What about releasing the lock? Well, that will happen when _left
and
_right
go out of scope, automatically.
let table = Arc::new(Table { forks: vec![
Mutex::new(()),
Mutex::new(()),
Mutex::new(()),
Mutex::new(()),
Mutex::new(()),
]});
Next, in main()
, we make a new Table
and wrap it in an Arc<T>
.
‘arc’ stands for ‘atomic reference count’, and we need that to share
our Table
across multiple threads. As we share it, the reference
count will go up, and when each thread ends, it will go back down.
let philosophers = vec![
Philosopher::new("Judith Butler", 0, 1),
Philosopher::new("Gilles Deleuze", 1, 2),
Philosopher::new("Karl Marx", 2, 3),
Philosopher::new("Emma Goldman", 3, 4),
Philosopher::new("Michel Foucault", 0, 4),
];
We need to pass in our left
and right
values to the constructors for our
Philosopher
s. But there’s one more detail here, and it’s very important. If
you look at the pattern, it’s all consistent until the very end. Monsieur
Foucault should have 4, 0
as arguments, but instead, has 0, 4
. This is what
prevents deadlock, actually: one of our philosophers is left handed! This is
one way to solve the problem, and in my opinion, it’s the simplest.
let handles: Vec<_> = philosophers.into_iter().map(|p| {
let table = table.clone();
thread::spawn(move || {
p.eat(&table);
})
}).collect();
Finally, inside of our map()
/collect()
loop, we call table.clone()
. The
clone()
method on Arc<T>
is what bumps up the reference count, and when it
goes out of scope, it decrements the count.
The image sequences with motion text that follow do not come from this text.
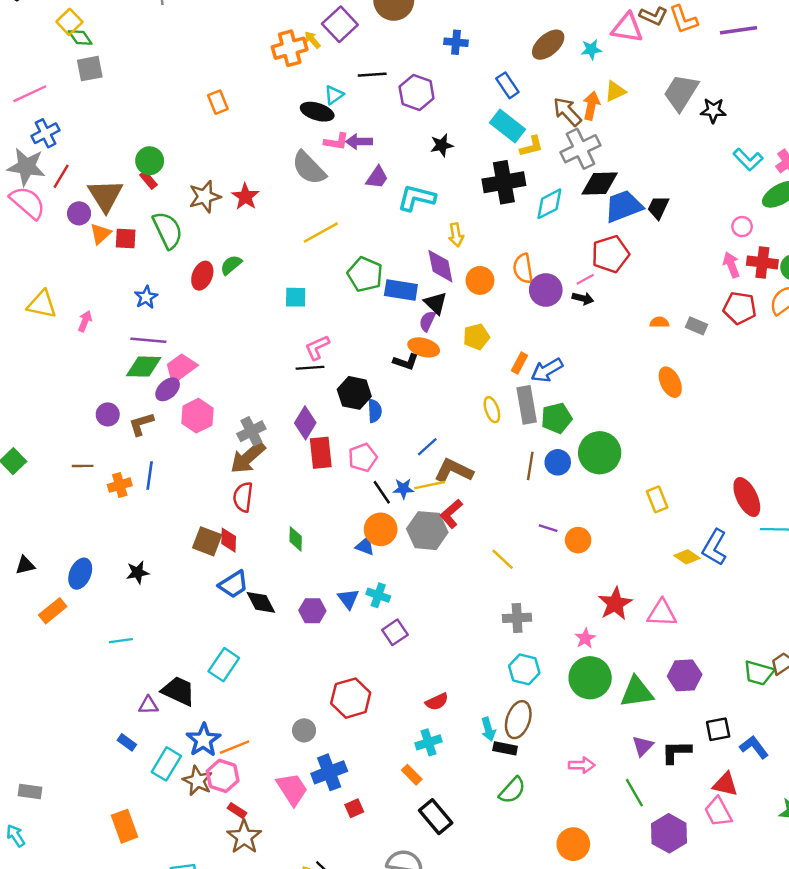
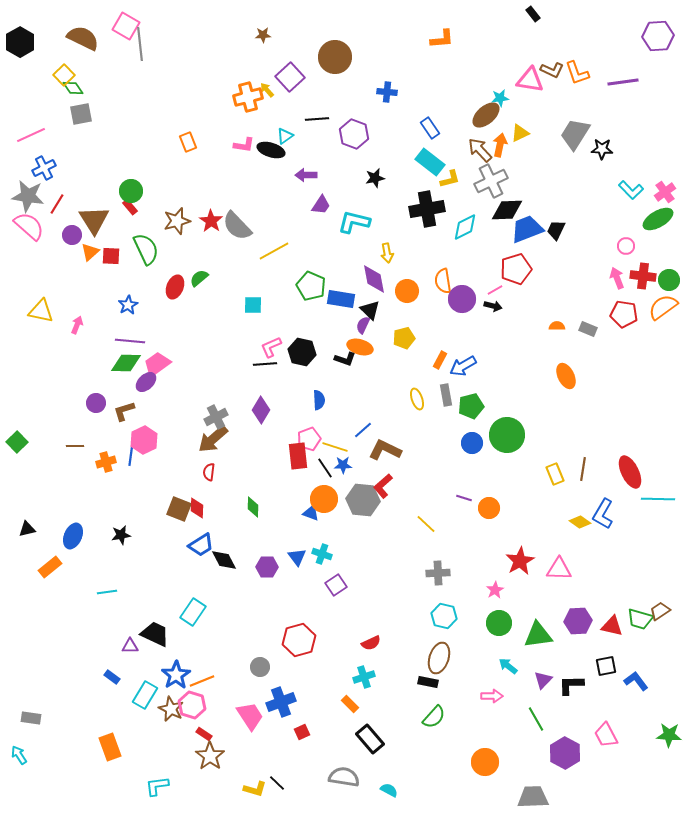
brown ellipse: (548, 45) -> (486, 115), moved
pink L-shape: (336, 142) -> (244, 145), moved
gray semicircle: (309, 168) -> (237, 226), moved
black hexagon: (354, 393) -> (302, 352), moved
gray rectangle: (527, 405) -> (446, 395), size x0.7
pink hexagon: (197, 416) -> (144, 440), moved
red rectangle: (321, 453) -> (298, 456), moved
brown line: (530, 466) -> (583, 469), moved
yellow line: (430, 485) -> (335, 447), moved, turned 30
red semicircle: (243, 497) -> (209, 472), size x0.7
green circle: (590, 678) -> (499, 623), size x0.7
cyan arrow: (488, 729) -> (508, 666), moved, turned 144
red triangle: (725, 784) -> (612, 626), moved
This is needed so that we know how
many references to table
exist across our threads. If we didn’t have a count,
we wouldn’t know how to deallocate it.
You’ll notice we can introduce a new binding to table
here, and it will
shadow the old one. This is often used so that you don’t need to come up with
two unique names.
With this, our program works! Only two philosophers can eat at any one time, and so you’ll get some output like this:
Gilles Deleuze is eating.
Emma Goldman is eating.
Emma Goldman is done eating.
Gilles Deleuze is done eating.
Judith Butler is eating.
Karl Marx is eating.
Judith Butler is done eating.
Michel Foucault is eating.
Karl Marx is done eating.
Michel Foucault is done eating.
Congrats! You’ve implemented a classic concurrency problem in Rust.